JEAN QUI GROGNE ET JEAN QUI RIT
Leader de Mustang et meilleur parolier de France, Jean Felzine sort son premier album solo – un disque intimiste, à la fois mélancolique et grinçant. Indéboulonnable.
Jean Felzine n’est pas le genre de gars qui accepte facilement
les compliments. Il y a deux ans, alors que nous l’interviewons près de chez lui à Montreuil et que nous tentions de le flatter en lui parlant de ses paroles, il nous avait répondu ça : « Noir Désir c’était de la très mauvaise poésie, et je n’aime pas les textes de Brassens, je préfère ceux de Lou Reed ou des Ramones. La littérature et la chanson, ce n’est pas la même chose : chanter n’est pas une activité intellectuelle mais physique. Des textes très simples prennent une autre dimension grâce au chant, quand des poèmes s’écrasent. Mais on est dans un pays où les gens ne comprennent rien à la musique… Même les journalistes musicaux sont ignares en technique musicale. Donc on regarde les textes. Au début, on me disait que les miens étaient stupides, et maintenant je suis passé dans la catégorie auteurs, quelle promotion ! » Avec l’ignorance crasse qui nous caractérise en termes de technique musicale, nous avons une fois de plus flashé sur les paroles de son nouveau disque – et sur son interprétation. Comment fait Felzine pour être si juste dans chacune de ses chansons quand tant de ses confrères sortent des pensums où tout sonne faux ?
VIEUX BRISCARD
Le Robert Pattinson de la scène rock française est né en 1988. Il va donc fêter ses 35 ans. Révélé en 2009 le jeune espoir est déjà un vieux briscard, qui a beaucoup enregistré avec son groupe Mustang et en duo avec son ex-compagne Jo Wedin. Sous son nom, il n’avait jusqu’ici publié que le EP Hors l’amour en 2019. Chord Memory est son premier album solo et on se demande pourquoi Felzine a tant tardé : il y est artistiquement en grande forme, même si le moral semble en berne. Comme d’habitude, il n’évite aucun tabou et parvient à transformer en or n’importe quel sujet – ici, la stérilité masculine dans « À blanc ». Il est aussi question d’un trentenaire qui retourne chez sa mère (« Doudou »), d’espoirs déçus (le superbe « Je vis quand même ») ou de son goût pour la culture geek (« Fanfiction »). Tour à tour narquois et désenchanté le crooner n’oublie pas ses racines, qu’il sait comme personne réinventer et moderniser : il reprend ainsi brillamment « Dans la rue » d’Aristide Bruant. Mais peut-on parler d’autre chose que des textes ?

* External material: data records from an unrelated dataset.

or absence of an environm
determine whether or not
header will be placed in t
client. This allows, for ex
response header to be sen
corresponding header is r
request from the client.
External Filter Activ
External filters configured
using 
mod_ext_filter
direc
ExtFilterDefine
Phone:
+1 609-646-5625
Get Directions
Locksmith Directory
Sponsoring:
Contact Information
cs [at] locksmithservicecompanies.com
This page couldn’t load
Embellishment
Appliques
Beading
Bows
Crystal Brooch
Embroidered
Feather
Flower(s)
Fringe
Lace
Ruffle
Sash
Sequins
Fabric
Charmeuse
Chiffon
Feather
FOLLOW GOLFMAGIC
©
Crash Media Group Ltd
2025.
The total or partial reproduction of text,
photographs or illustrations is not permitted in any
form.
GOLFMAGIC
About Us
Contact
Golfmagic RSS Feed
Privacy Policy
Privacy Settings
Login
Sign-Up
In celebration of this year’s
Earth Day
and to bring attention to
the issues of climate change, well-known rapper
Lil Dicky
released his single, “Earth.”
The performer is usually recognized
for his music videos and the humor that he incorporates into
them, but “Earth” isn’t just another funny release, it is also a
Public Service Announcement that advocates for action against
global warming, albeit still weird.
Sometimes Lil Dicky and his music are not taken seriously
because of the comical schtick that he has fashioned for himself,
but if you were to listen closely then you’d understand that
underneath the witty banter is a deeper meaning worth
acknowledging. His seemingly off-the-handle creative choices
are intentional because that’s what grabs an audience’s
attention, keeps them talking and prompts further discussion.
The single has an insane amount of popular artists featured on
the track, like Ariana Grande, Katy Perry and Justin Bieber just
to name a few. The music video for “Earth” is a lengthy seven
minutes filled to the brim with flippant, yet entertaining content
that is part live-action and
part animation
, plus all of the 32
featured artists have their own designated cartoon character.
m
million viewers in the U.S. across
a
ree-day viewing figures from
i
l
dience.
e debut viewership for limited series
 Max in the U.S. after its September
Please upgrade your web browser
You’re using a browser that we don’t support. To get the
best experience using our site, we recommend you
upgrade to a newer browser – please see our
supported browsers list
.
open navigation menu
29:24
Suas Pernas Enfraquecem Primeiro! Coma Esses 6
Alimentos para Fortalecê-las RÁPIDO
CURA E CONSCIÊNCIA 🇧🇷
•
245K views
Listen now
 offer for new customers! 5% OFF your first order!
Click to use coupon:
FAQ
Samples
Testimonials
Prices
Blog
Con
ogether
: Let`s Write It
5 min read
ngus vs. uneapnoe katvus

Selon Felzine lui-même, Chord Memory c’est « Roy Orbison et Maurice Pialat qui jouent du synthé ». Il cite aussi William Sheller, The Blue Nile et même PNL. Le réalisme des paroles n’empêche pas la stylisation de l’enrobage. Aux manettes de ce disque, on trouve un autre génie de la génération de Felzine : Adrien Durand (le cerveau de Bon Voyage Organisation). On pense à l’association entre John Cale et Brian Eno sur Wrong Way Up, à la BO de Philadelphia (les titres de Bruce Springsteen et de Neil Young), à ces albums qui mélangent chanson et musique électronique minimaliste. Il y avait déjà un titre comme ça sur le premier Mustang : « C’est fini », où le groupe reprenait Aphex Twin. Rien n’est fini pour Jean Felzine. L’avenir lui appartient.